Let’s be honest: numbing out is easy.
Netflix, scrolling, another drink, a packed schedule, busying ourselves with good things—anything to avoid the ache, the anger, the questions, the sadness.Avoiding is easy.
But feeling?
Feeling is hard.And it’s also better.I’ve spent a lot of my life learning how to sidestep discomfort. I got good at showing up for others while quietly ignoring what was unraveling inside of me. I smiled while struggling. I worked while hurting. I performed while pretending. And the truth is—it worked… for a while.Until it didn’t.Until my body, my relationships, and my faith started raising their hands like, “Hey… something’s not right here.”That’s when I realized:
Feeling is what heals us. Avoiding is what delays us.
Avoiding emotions gives us the illusion of control.
We tell ourselves, “I’ll deal with that later.”
“It’s not that big of a deal.”
“I don’t have time to feel that right now.”But pain doesn’t disappear just because we ignore it.
It just goes underground. And the thing about buried emotions? They don’t stay buried. They come out sideways. In how we speak. How we react. How we cope.Avoiding might feel safer, but it’s not healing. It’s hiding.
Feeling takes courage.
It means sitting in the sadness without trying to fix it.

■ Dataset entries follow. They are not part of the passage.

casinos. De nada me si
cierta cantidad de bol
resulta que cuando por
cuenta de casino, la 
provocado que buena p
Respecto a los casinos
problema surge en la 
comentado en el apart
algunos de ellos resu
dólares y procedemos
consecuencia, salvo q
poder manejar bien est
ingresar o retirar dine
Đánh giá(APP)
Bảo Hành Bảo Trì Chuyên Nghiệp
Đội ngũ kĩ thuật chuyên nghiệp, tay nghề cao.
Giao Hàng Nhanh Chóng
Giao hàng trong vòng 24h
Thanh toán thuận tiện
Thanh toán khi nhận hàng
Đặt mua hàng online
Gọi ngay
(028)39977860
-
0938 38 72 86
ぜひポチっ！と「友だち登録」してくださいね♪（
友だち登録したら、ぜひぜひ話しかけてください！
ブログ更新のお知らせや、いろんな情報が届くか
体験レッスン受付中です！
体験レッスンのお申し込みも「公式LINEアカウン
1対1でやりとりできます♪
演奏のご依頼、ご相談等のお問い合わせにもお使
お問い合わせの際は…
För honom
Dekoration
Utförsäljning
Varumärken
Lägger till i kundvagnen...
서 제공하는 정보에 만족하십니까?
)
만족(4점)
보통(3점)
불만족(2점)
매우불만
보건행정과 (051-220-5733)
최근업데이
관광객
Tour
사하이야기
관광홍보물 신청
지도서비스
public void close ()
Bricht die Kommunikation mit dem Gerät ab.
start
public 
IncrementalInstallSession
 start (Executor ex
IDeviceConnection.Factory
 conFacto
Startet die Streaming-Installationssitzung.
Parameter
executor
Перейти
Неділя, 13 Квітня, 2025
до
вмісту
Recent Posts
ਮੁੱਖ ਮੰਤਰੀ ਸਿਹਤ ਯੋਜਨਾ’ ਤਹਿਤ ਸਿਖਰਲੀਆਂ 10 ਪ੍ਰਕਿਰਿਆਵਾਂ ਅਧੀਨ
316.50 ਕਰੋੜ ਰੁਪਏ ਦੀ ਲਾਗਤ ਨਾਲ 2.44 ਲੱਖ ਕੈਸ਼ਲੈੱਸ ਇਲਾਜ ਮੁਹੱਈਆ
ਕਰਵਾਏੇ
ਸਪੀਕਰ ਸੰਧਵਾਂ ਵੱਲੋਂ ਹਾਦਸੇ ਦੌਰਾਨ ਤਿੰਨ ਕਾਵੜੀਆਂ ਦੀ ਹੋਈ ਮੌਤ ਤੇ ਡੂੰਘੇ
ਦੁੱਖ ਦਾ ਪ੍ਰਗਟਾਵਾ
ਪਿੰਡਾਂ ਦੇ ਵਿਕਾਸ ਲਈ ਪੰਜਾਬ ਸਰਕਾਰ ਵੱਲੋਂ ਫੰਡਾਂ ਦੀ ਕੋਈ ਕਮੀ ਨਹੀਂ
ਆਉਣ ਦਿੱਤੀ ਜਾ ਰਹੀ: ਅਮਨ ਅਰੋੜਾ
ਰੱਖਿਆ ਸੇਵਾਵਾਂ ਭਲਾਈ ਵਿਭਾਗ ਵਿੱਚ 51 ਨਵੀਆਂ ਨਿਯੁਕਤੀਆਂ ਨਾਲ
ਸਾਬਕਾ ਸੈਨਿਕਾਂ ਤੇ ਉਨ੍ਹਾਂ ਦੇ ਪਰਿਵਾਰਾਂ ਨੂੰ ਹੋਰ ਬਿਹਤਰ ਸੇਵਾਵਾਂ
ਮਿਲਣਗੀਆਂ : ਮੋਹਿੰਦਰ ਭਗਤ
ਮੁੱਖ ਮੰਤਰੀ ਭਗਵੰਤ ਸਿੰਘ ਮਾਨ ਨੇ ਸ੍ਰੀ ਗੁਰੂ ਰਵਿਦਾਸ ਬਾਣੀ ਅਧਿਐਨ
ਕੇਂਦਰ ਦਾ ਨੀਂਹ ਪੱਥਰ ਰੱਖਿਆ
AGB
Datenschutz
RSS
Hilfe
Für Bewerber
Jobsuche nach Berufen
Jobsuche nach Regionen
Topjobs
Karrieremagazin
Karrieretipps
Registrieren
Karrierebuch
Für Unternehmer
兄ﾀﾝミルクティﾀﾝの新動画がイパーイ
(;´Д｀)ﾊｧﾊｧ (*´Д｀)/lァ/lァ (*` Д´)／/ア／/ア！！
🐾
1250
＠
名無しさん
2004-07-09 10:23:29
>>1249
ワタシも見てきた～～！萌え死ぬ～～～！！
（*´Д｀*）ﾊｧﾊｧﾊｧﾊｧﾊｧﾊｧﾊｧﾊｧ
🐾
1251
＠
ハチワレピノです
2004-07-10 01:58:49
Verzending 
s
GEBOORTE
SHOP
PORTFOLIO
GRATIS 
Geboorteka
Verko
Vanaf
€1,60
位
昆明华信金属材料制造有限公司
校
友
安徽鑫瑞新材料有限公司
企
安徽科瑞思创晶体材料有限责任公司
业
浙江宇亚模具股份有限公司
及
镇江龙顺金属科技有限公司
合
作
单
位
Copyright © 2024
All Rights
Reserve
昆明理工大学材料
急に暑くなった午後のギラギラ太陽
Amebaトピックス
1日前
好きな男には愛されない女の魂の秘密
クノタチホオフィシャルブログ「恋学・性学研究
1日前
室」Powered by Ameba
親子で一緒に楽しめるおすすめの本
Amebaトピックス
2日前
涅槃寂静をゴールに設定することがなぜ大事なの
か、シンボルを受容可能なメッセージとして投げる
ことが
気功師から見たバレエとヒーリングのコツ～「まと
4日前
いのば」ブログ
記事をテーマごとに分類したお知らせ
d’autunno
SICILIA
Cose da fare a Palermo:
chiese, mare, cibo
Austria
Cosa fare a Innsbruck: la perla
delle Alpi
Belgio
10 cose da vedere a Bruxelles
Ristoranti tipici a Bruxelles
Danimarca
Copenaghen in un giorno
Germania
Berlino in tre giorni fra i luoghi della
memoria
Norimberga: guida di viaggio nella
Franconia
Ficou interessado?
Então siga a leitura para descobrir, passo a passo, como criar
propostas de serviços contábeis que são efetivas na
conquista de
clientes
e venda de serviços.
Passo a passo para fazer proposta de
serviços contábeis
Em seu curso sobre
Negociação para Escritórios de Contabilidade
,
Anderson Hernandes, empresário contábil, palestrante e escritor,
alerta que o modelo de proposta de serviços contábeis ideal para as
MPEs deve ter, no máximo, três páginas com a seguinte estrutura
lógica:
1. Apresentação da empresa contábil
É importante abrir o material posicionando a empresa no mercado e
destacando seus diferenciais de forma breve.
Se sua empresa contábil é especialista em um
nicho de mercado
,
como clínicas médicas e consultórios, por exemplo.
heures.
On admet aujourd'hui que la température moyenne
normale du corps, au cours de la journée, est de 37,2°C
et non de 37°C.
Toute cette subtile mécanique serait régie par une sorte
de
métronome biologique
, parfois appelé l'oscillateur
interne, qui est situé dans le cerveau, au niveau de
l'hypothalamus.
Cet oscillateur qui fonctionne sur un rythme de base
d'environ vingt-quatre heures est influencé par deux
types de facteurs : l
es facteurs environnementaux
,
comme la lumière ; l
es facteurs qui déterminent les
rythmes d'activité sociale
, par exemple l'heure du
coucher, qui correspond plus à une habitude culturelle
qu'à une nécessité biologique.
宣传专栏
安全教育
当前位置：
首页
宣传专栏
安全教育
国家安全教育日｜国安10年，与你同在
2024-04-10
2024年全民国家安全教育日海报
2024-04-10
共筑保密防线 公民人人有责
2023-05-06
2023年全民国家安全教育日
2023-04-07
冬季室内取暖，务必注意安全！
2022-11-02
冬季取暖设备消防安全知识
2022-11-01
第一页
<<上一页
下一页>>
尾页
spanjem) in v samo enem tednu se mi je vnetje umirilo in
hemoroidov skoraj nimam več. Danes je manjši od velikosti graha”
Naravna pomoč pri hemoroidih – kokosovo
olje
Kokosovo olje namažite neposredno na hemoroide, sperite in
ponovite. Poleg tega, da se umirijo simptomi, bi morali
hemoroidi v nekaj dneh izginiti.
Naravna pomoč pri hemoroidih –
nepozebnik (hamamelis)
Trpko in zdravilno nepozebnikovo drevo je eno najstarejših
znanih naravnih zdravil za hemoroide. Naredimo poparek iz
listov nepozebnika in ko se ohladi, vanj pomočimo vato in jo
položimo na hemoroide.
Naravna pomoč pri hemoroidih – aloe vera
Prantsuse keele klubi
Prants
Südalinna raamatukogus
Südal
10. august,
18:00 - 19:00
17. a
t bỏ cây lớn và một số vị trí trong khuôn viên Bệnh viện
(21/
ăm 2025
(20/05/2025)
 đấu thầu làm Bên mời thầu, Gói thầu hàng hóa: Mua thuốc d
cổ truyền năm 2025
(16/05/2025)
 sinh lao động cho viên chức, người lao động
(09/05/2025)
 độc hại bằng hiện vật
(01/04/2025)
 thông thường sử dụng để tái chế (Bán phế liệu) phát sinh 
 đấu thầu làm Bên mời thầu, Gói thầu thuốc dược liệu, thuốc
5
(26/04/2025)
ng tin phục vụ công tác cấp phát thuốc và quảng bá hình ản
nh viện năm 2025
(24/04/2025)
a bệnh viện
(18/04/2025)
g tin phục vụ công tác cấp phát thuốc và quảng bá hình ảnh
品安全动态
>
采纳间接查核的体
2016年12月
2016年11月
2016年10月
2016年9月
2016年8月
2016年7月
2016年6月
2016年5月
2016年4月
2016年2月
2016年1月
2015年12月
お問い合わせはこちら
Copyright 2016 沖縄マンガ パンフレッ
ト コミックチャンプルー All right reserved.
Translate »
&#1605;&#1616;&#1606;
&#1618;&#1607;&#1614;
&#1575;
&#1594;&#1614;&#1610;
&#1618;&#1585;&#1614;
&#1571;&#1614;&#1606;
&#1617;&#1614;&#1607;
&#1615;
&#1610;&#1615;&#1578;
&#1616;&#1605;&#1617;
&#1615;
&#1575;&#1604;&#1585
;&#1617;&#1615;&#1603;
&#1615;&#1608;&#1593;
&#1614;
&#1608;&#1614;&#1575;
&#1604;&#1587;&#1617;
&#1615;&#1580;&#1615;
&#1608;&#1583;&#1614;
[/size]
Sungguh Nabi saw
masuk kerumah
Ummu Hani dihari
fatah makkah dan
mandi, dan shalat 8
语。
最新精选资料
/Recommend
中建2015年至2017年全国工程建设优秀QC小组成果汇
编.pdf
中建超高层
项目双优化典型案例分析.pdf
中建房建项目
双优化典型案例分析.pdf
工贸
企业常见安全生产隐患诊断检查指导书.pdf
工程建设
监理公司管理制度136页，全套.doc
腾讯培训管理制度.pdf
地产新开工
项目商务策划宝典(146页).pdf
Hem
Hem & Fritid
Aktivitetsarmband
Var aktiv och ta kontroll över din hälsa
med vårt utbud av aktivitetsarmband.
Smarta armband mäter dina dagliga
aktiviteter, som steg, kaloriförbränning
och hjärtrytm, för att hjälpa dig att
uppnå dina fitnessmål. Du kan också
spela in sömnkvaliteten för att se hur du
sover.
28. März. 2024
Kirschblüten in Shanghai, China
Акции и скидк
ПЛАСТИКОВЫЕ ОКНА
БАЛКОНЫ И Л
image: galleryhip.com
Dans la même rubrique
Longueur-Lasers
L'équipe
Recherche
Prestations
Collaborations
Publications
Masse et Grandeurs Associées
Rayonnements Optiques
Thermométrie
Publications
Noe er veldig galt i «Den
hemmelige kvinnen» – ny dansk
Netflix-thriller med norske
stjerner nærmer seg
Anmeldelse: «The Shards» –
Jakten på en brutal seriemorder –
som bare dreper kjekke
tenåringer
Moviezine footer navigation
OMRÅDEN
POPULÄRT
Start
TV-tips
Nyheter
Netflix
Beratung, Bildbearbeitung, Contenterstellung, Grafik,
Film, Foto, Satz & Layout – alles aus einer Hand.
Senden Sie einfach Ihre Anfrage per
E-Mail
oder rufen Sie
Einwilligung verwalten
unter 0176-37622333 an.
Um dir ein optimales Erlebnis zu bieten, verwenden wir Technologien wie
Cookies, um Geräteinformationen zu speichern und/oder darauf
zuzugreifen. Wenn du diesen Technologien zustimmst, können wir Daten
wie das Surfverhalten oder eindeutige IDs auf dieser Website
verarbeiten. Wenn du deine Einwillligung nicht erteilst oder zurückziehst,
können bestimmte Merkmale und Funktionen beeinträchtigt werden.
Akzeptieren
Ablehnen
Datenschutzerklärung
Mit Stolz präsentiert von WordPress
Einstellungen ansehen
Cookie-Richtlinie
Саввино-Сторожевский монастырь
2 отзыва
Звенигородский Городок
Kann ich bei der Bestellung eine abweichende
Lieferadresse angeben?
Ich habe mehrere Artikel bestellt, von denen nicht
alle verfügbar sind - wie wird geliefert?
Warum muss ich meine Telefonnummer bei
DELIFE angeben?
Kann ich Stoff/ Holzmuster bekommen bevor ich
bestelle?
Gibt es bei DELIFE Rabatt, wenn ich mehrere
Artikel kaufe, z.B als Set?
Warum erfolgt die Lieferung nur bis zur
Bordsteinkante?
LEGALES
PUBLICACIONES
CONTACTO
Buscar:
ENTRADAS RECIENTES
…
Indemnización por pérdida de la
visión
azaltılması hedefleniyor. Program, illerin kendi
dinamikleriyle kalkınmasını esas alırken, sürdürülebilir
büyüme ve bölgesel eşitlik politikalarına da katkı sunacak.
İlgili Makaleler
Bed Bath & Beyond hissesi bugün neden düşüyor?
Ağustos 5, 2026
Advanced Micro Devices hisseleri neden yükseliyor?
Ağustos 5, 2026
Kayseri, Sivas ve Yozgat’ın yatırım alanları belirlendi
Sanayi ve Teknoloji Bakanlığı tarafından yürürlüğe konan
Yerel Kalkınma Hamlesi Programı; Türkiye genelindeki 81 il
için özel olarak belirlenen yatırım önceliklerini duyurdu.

It means admitting, “That really hurt me,” even when no one else sees it.
It means giving yourself permission to be human—flawed, fragile, and still fully worthy of love.When I finally let myself feel—really feel—it didn’t break me. It actually began to un-break me.Tears that I thought would drown me actually made space for peace.
Anger that I was afraid would consume me turned into clarity.
Fear that I had tried to outrun became a doorway to deeper faith.
Some of us were taught—explicitly or quietly—that God only wants our praise. That we need to be "strong" and "grateful" all the time. But the Psalms tell a different story. Lament, frustration, doubt—they’re all part of a real, honest walk with God.If you’re feeling something right now that scares you, just know this: God isn’t scared of it.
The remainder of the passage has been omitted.